ALEXANDRIA, Minn. – On a windy, much warmer day on this lake, Roger Van Surksum snagged the first bison bone with a fishing hook. The fishing guide knew it was no walleye and reeled it in slowly, carefully. The bone was 10 inches long, he said, "as black as the ace of spades."
He put it in the back of his truck but couldn't get it out of his mind.
"I had to figure out what it was," said Van Surksum, 69, standing near the shore of Lake Victoria in Alexandria this week.
He enlisted the help of two divers and, over the summer of 2011, they brought up more than 250 bones from the bottom of the lake on the east edge of Alexandria, in central Minnesota. Then Van Surksum pestered experts for answers. A state archaeologist found that the number and condition of the bison bones hint at an American Indian gathering place — a bison kill site, hundreds or perhaps thousands of years old.

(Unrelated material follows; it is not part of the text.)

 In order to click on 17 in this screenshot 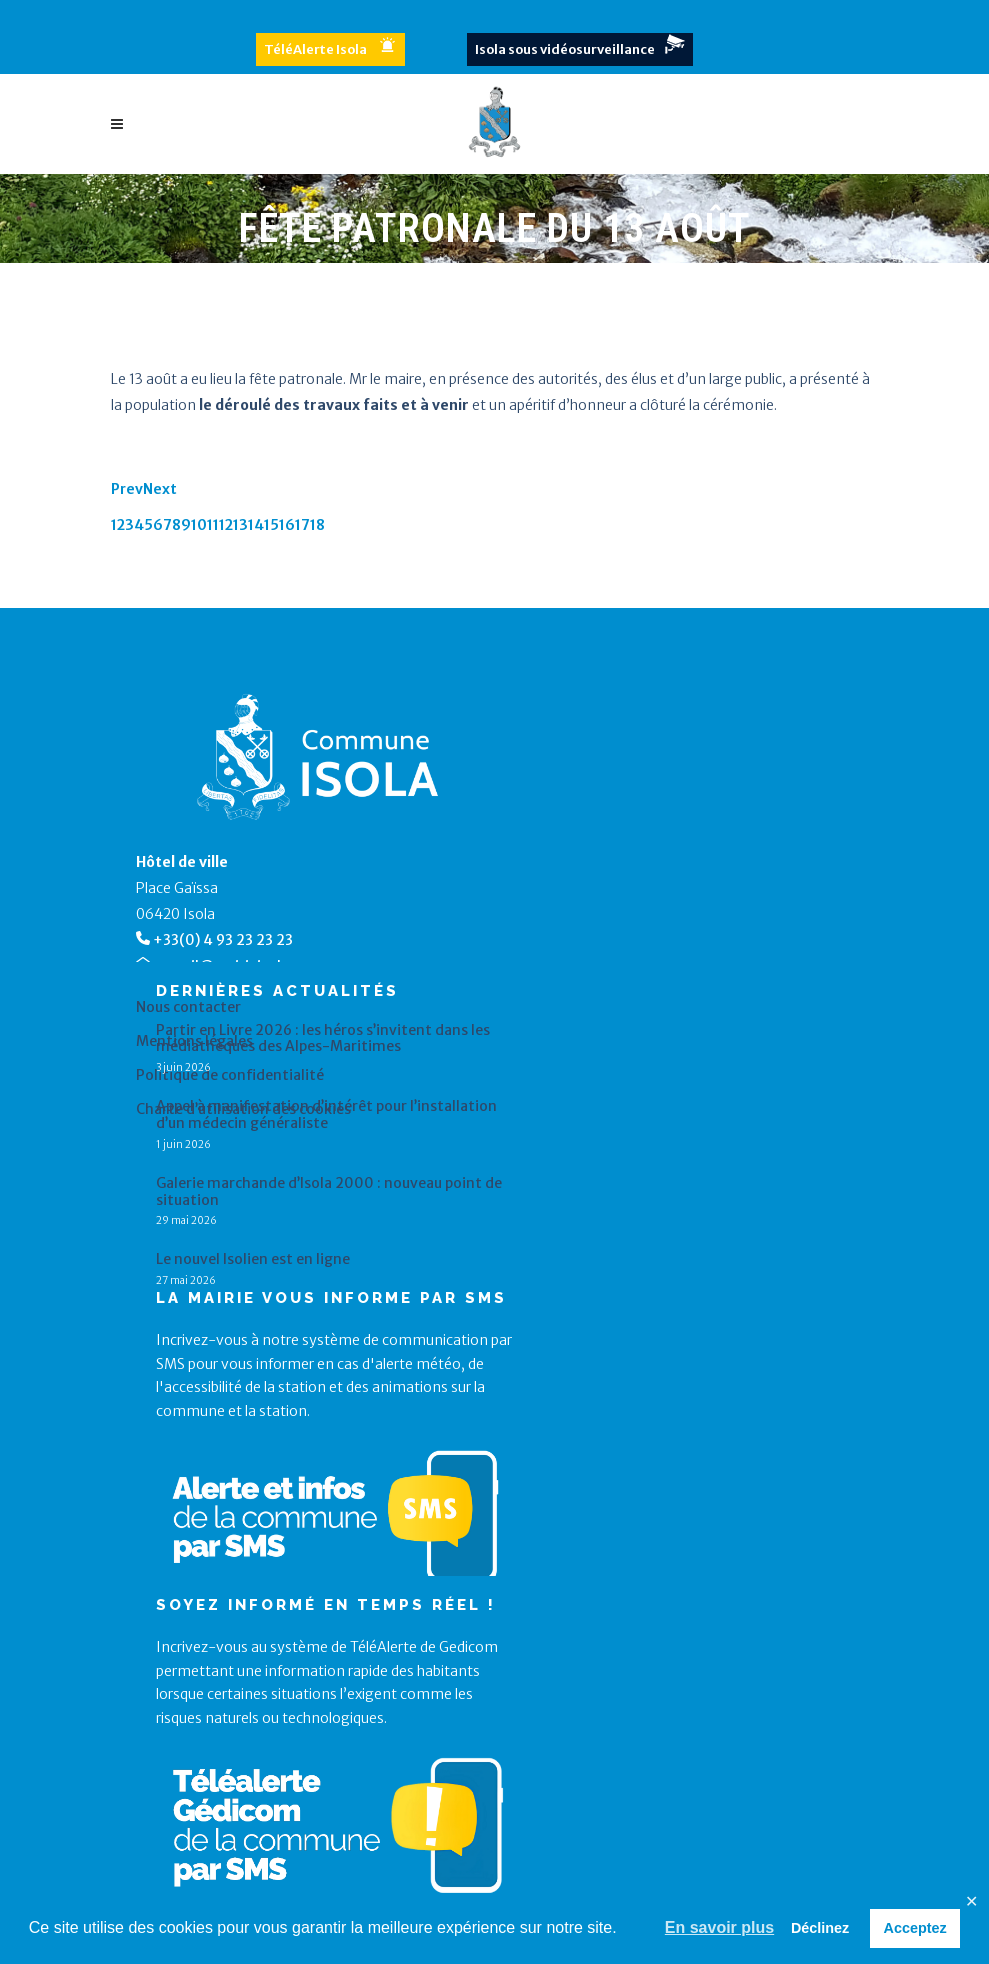, I will do `click(302, 525)`.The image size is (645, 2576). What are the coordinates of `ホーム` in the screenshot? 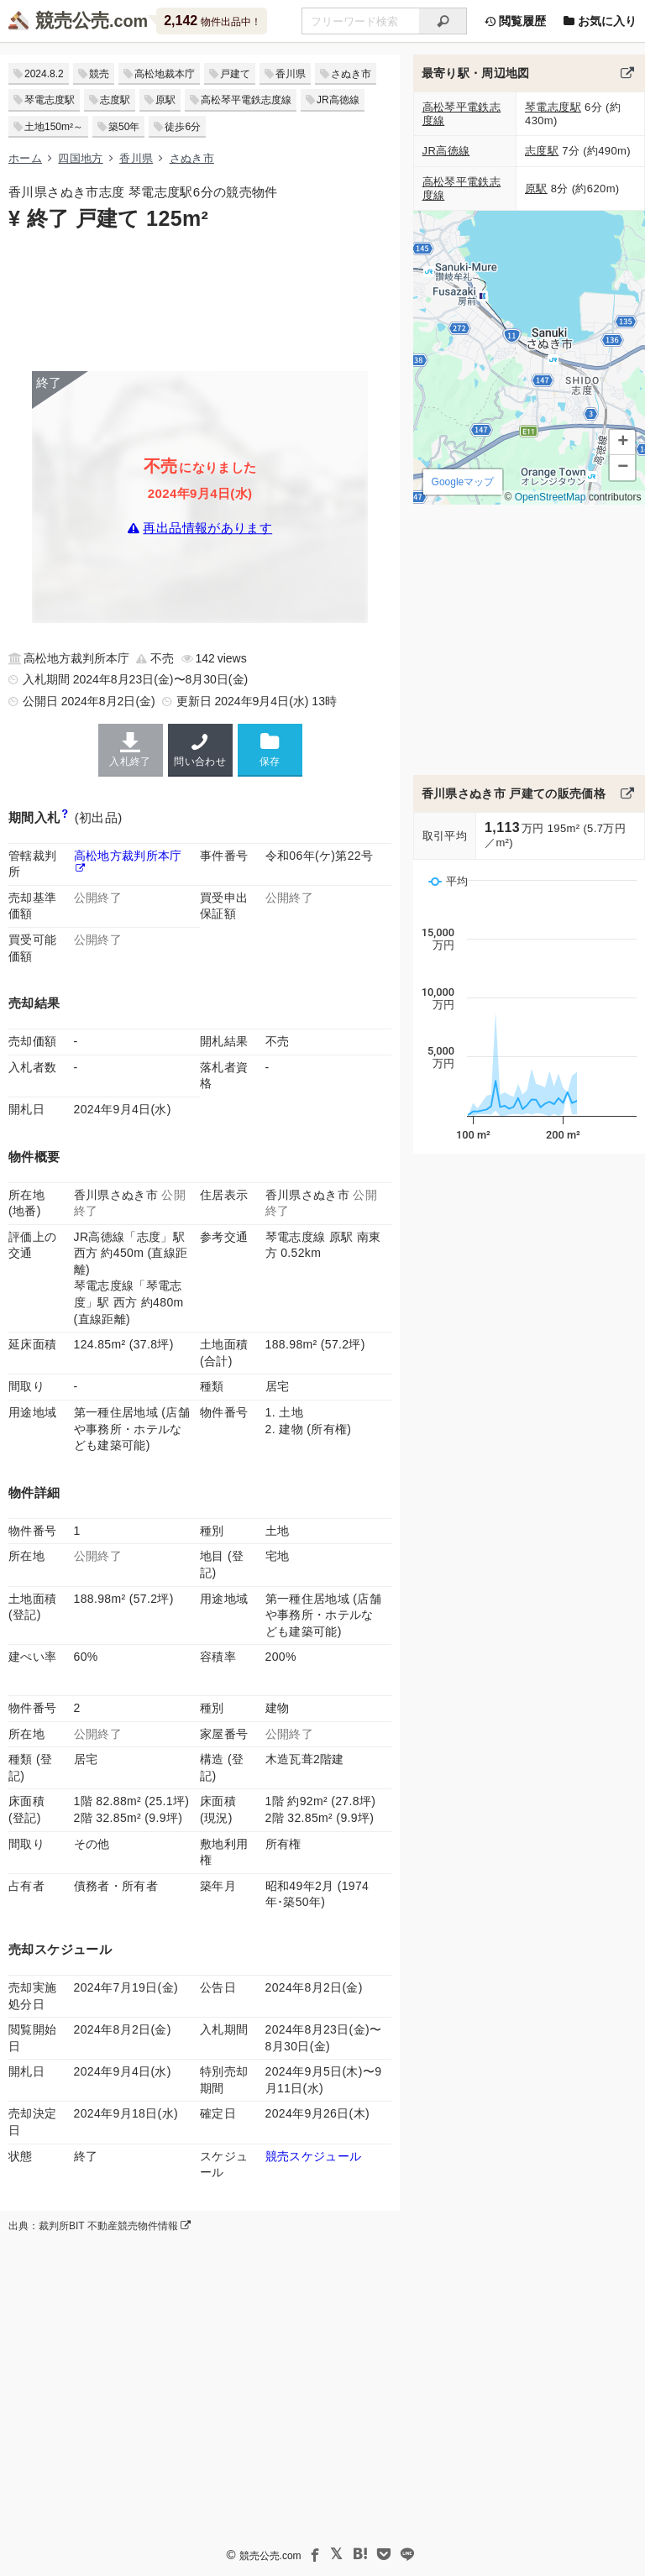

"This could be a really important place … where a part of Minnesota history has been preserved," said Brian Hoffman, chairman of the anthropology department at Hamline University in St. Paul.
Until recently, little was done to determine the bones' age or origin. But this semester, a St. Cloud State University class is studying core samples taken from the lake's bottom, which could reveal clues to the area's past or even evidence of human settlement.
Van Surksum brought the students out on the ice in late January, to the point marked on his GPS, watching as they collected sediment samples that today bear his name. He remains anxious for answers.
"Who lived here?" said Van Surksum, who began guiding fishing trips after retiring from auto sales. "What kind of human inhabited this area?